The first study looked at electrospinning, which is a relatively simple technique used to generate nanofibres. It does this by applying an axial electric field at both ends of a jet of fluid that is flowing through a very fine opening. The electric field creates instabilities on the jet, including a whipping instability, that leads to swirling of the jet in hundreds of circles that increase in diameter in a short distance. This results in tiny fibres (nanofibres) being created. Whilst the proces is easy to perform, it is challenging to model as it brings together three different fields of physics (a multi-physics problem) and has a large number of dependent parameters (such as the type of liquid that is used, viscosity of the liquid, the strength of the electric field and the environmental temperature.

Gadkari’s research looked at whether there was a relationship between the diameter of the resulting fibre and the various process parameters. Being able to predict the diameter of a nanofibre is important when creating them for industrial use; generally the thinner the fibre the more uses it has. As the process of electrospinning is very fast, it can take mere seconds to create nanofibres once an electric field is applied to the liquid jet, making the process difficult to study. This research created a simple equation, taking into account all the relevant parameters, that can then predict the diameter of a nanofibre that would be created. Gadkari reached his solution by creating a non-dimensional equation. This involves effectively removing the specific dimensions of each parameter (for example, you can make a whole number dimensionless by dividing it by itself) and plotting these on a graph to determine if there was any correlation between the parameters and the diameters of the nanofibres produced.

The second study in this research looked at viscosity ratios between two fluids, where one fluid jet was placed inside another fluid, as part of the electrospinning process. For example, a water jet may be placed inside a honey solution. Because honey is more viscous than water, it slows down the electrospining process so that it can be better observed. Gadkari’s study plotted the viscosity ratio between the two fluids and looked at how this ratio affected the stability of the electrospinning process. This study improves the fundamental knowledge of the electrospinning process and will help other scientists detemine what viscosity of fluid to use in other studies.

The third study looks at the concept of capillary thinning. If you put some saliva between your index finger and thumb, you will see a small filament is formed that gets thinner and thinner at the centre as you increase the distance between your finger and thumb. This process is called capillary thinning. If you observe this you can see that, to begin with, the filament is relatively stable, but as it becomes thinner in the centre it becomes more unstable until it eventually breaks. The amount of time it takes a fluid to return to its equilibrium after it has been disturbed is called it’s relaxation time. It has been found that a polymer solution’s relaxation time is a specific property of that fluid, just like viscosity or density of the fluid is.

This study looked at the relaxation time of polymers in dilute solutions.
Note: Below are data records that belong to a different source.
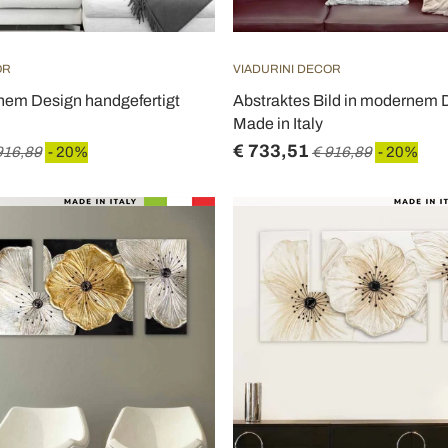
OR
VIADURINI DECOR
rnem Design handgefertigt
Abstraktes Bild in modernem 
Made in Italy
€ 733,51
916,89
- 20%
€ 916,89
- 20%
A dilute solution is one in which the molecules are far from one another, but the properties of each individual molecule generally should not change even if concentration changes (in other words, there is only a weak dependency on concentration). As relaxation time is an integral property of fluids, it therefore should not change even if the concentration of the fluid changes.

Gadkari sought to explain why there appeared to be a dependence on relaxation time, when dilute solutions were used. He used a mathematical description of the liquid and created an advanced model for describing the polymer. This built on theoretical models that already existed, and was able to predict results of experiments much better than previous models. It was therefore successful in explaining the atypical dependence of relaxation time on the concentration of the polymer solution.

The final study of this research considered the importance of relaxation time in electrospinning. A viscous liquid will produce thicker nanofibres in electrospining then a thinner liquid, as thinner nanofibres are preferred for industrial applications, it is therefore important to understand how relaxation time impacts electrospinning and therefore the diameter of nanofibres. The diameter of a fibre is also directly proportional to the concentration of the polymer solution being used. The study tested fluids with low concentration and high relaxation time to determine how high relaxation time could help improve the stability of low concentrated polymers when producing nanofibres. Through a series of mathematical equations that include looking at mass, momentum and charge of electric field, Gadkari was able to confirm that a low concentration polymer solution could lead to stable jets where the solution had a high relaxation time. As a result this can be used in future studies to improve the properties of nanofibres produced through electrospinning.

Graduate research scholars of IITB-Monash Research Academy study for a dually-badged PhD from both IIT Bombay and Monash University, spending time at both institutions to enrich their research experience. IITB-Monash Research Academy is a collaboration between India and Australia that endeavours to strengthen scientific relationships between the two countries.

Reflecting on his research Gadkari said “I chose this topic because of its inherent complexities. As a multi-physics problem, few people choose to work on these issues yet we have only just started to scratch the surface of these problems.”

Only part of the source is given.